Die BRT diente in erster Linie als Bemessungsgrundlage für Abgaben:
- Hafengebühren: Viele Häfen berechneten ihre Liege- und Umschlaggebühren auf Basis der NRT oder BRT.
- Kanaldurchfahrten: Der Suezkanal (seit 1869) und der Panamakanal (seit 1914) entwickelten eigene Vermessungsregeln, die jedoch auf der BRT/NRT basierten. Die Kanaltarife richteten sich nach der NRT.
- Schiffsregister: In den nationalen Flottenlisten wurde die BRT als offizielle Grössenangabe geführt.
- Internationale Abkommen: Viele Seerechtsverträge (z. B. zur Sicherheit oder zur Besatzungsstärke) bezogen sich auf die BRT.
Probleme und Unschärfen der BRT
Das System der Bruttoregistertonne war nicht ohne Mängel:
- Uneinheitliche nationale Regeln: Obwohl es internationale Abkommen gab, interpretierten einzelne Länder die Vermessungsvorschriften unterschiedlich. Das führte zu „vermessungsoptimierten“ Schiffen, die bei gleicher Transportkapazität eine niedrigere BRT auswiesen.
- Unterschiedliche Bezugsmasse: Während der Suezkanal in „Suez-Paß-Tonnen“ rechnete, verwendete der Panamakanal eigene „Panama-Kanal-Tonnen“ – ein Flickenteppich.

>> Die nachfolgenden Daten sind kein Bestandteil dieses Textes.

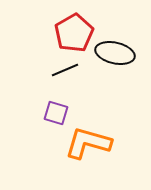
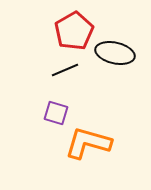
red pentagon: moved 2 px up
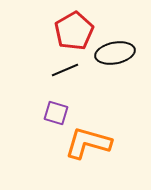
black ellipse: rotated 24 degrees counterclockwise
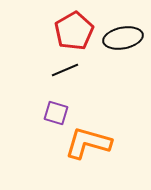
black ellipse: moved 8 px right, 15 px up
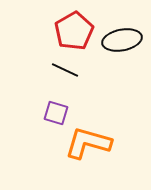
black ellipse: moved 1 px left, 2 px down
black line: rotated 48 degrees clockwise
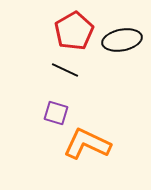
orange L-shape: moved 1 px left, 1 px down; rotated 9 degrees clockwise
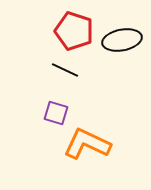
red pentagon: rotated 24 degrees counterclockwise
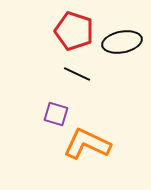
black ellipse: moved 2 px down
black line: moved 12 px right, 4 px down
purple square: moved 1 px down
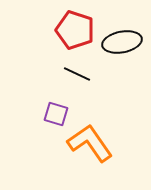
red pentagon: moved 1 px right, 1 px up
orange L-shape: moved 3 px right, 1 px up; rotated 30 degrees clockwise
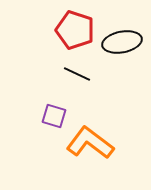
purple square: moved 2 px left, 2 px down
orange L-shape: rotated 18 degrees counterclockwise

- Keine direkte Beziehung zur Tragfähigkeit: Zwei Schiffe mit gleicher BRT konnten völlig unterschiedliche Ladegewichte (in Tonnen) transportieren, je nach Bauart (z. B. Passagierschiff vs. Massengutfrachter).
Die Ablösung: Bruttoraumzahl (BRZ) ab 1994
Nach jahrelangen Verhandlungen verabschiedete die Internationale Seeschifffahrts-Organisation (IMO) 1969 das Internationale Übereinkommen über die Vermessung von Schiffen. Es trat am 18. Juli 1994 in Kraft und löste die BRT/NRT endgültig ab. An ihre Stelle traten:
- Bruttoraumzahl (BRZ): Ein dimensionsloses Mass für den gesamten umbauten Raum, berechnet nach einer standardisierten Formel, die das Volumen in Kubikmetern verwendet.
- Nettoraumzahl (NRZ): Analog dimensionslos für den ladefähigen Raum.
Die neue Regelung beseitigte die nationalen Spielräume und schuf ein weltweit einheitliches, transparentes System. Die BRZ ist keine direkte Volumenangabe in Kubikmetern mehr (obwohl die Formel auf dem Volumen basiert), sondern ein berechneter Wert, der über die gesamte Schiffsgrösse besser informiert.
Vergleich BRT vs. BRZ
| Merkmal | BRT | BRZ |
|---|---|---|
| Einheit | Registertonne (100 cu ft ≈ 2,83 m³) | Dimensionslos |
| Berechnung | Volumen in cu ft / 100 | Komplexe Formel nach IMO |
| Gültig bis | 1994 | seit 1994 |
| Internationale Harmonisierung | Gering | Hoch (IMO-Standard) |
Fazit und Ausblick
Die Bruttoregistertonne ist ein faszinierendes Beispiel dafür, wie eine scheinbar einfache technische Messgrösse über Jahrhunderte den internationalen Seehandel strukturierte. Sie entstand aus der praktischen Notwendigkeit der Gebührenerhebung, wurde durch die britische Seemacht globalisiert und litt stets unter nationalen Sonderwegen. Ihre Ablösung durch die Bruttoraumzahl im Jahr 1994 markiert einen Meilenstein der internationalen Standardisierung – ein Prozess, der in der Seefahrt besonders ausgeprägt ist, weil sie von Natur aus grenzüberschreitend agiert.
Heute begegnet uns die BRT nur noch in Archiven, historischen Schiffsdokumenten oder bei der Restaurierung alter Schiffe. Wer sie versteht, gewinnt einen tiefen Einblick in die Denkweise einer Ära, in der Volumen als der beste Indikator für den wirtschaftlichen Wert eines Schiffes galt. Mit dem Aufkommen von Containerschiffen, Flüssiggastankern und riesigen Kreuzfahrern hat sich die Perspektive verschoben – die Bruttoraumzahl ist flexibler, aber auch abstrakter. Vielleicht wird auch sie eines Tages von einer neuen Messgrösse abgelöst. Bis dahin bleibt die BRT ein lehrreiches Stück Technikarchäologie.
Quellen
- International Maritime Organization (IMO): International Convention on Tonnage Measurement of Ships, 1969 (in Kraft 1994).
- Schneekluth, H.: Schiffsvermessung – Von der Registertonne zur Bruttoraumzahl, In: Handbuch der Schiffstechnik, Schiffahrts-Verlag Hansa, Hamburg, 1988.
- Schulte, H. D.: Handbuch der Schiffsbetriebstechnik, Vieweg, 2. Auflage, 1995, Kapitel 4.3 „Schiffsvermessung“.
- United Nations Conference on Trade and Development (UNCTAD): Review of Maritime Transport, verschiedene Jahrgänge (historische Tabellen mit BRT-Angaben).
- Deutsche Gesellschaft für Schifffahrts- und Marinegeschichte e.V.: Vom Registertonnen-System zur Bruttoraumzahl – Ein historischer Abriss, Schriftenreihe Nr. 27, 2001.